“I think we’re going to need all the help we can get.”
“You can hire all the help you need,” Steve pointed out.
“And we will,” Beto assured him.
“But?”
“But paying for help doesn’t always inspire loyalty.”
“It can if you pay more than anyone else.”
Beto laughed. “Yes, well, that’s not a problem for us.”
“I didn’t think it would be.”
“This way.” Beto gestured to a side door off the long hallway connected to the massive kitchen where the family’s cook had plied him with food and drink. “Jovita likes you.”
“She’s a sweet old lady.”
“She’s like a second mother to us. Sometimes, I think she understood us better than our actual mother.”
Steve wasn’t sure what to say to that. He’d only interacted with Soila Farias twice now, but she seemed a loving mother. Of course, he’d only gotten a glimpse into the family dynamics.
Beto led him through the door and out into the cool night. A gravel pathway meandered away from the house toward a hidden parking area and the ugliest truck Steve had ever seen. It was an old Ford, probably late 80’s and very boxy. The red and white paint job was faded and peeling, and the body was dented along both sides of the cab.
“I know,” Beto said, as if reading his mind. “But it runs well, and it doesn’t mind getting beat up by all the salt and wind when I leave it at the docks.”
“Where did you even get this thing?” Steve figured it was older than Beto by at least ten years.
“I won it in a bet when I was sixteen,” Beto explained before wrenching open the heavy driver’s side door. The metal squealed and clanged, and Steve carefully opened his door, worried the whole thing might come off and smash his foot. “I think I did the guy a favor taking it.”
“Probably cheaper giving it away to you than paying to have it hauled off for scrap,” Steve supposed. When he climbed into the cab, he expected a lungful of stink, but it smelled like old leather and Marlboros. The interior was surprisingly nice with only a few small tears in the cloth seats and a couple of scratches on the dashboard.
“I have to park out here because the oil leaks.” Beto turned the key in the ancient ignition, and the truck roared to life. “The lasttime Rafa found a puddle in the family garage he nearly blew a pupil over it.”
“He strikes me as the type to be particular about things.”
“A little less these days,” Beto said before shifting the truck into drive. “Jasper has really changed him.”
“And his wife?”
“She’s too good for him, but she loves him so...” Beto shrugged and smiled. “He’s crazy for her. She’s made him a better man.”

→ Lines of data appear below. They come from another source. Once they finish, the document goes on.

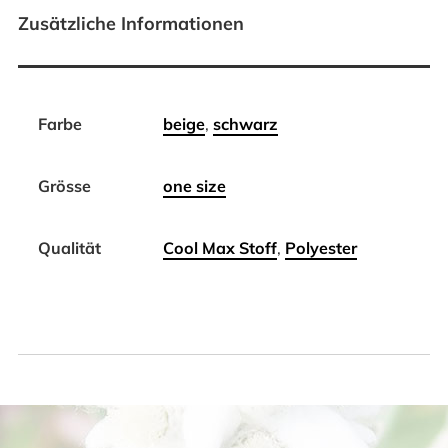
Zusätzliche Informationen
Farbe
beige
,
schwarz
Grösse
one size
Qualität
Cool Max Stoff
,
Polyester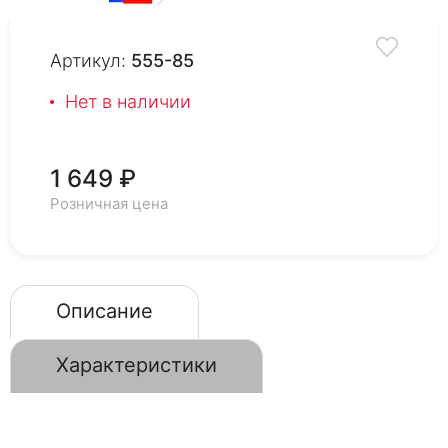
Артикул:
555-85
Нет в наличии
1 649 ₽
Розничная цена
Описание
Характеристики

“I hear a good woman has that effect.”
“Like my sister maybe?” Beto didn’t glance away from the windshield, as if giving Steve a chance to deny it. “I saw the way you looked at her when she walked into Rafa’s office the other day and again today. You recognized her, and she definitely recognized you. How long have you two known each other?”
There was no way to answer that without revealing facts that Dina clearly wanted to keep hidden. “It’s complicated.”
“Uh-huh,” Beto dryly replied. “More so for her than you, I think.”
“Why do you say that?” He braced his hand against the door as Beto turned onto the two-lane road connecting the estate to a highway. The rickety old truck still had some life in it as Beto floored the gas pedal and ripped down the road at breakneck speed.
“Dina has always been complicated, even when we were kids. After the murders...,” his voice trailed off. “Well, things became much more complicated for her.”
“Those murders weren’t her fault.” Steve defended her because she wasn’t here to defend herself. “Do you blame her for them?”
“Me?” Beto shot him a surprised look. “No. Never.”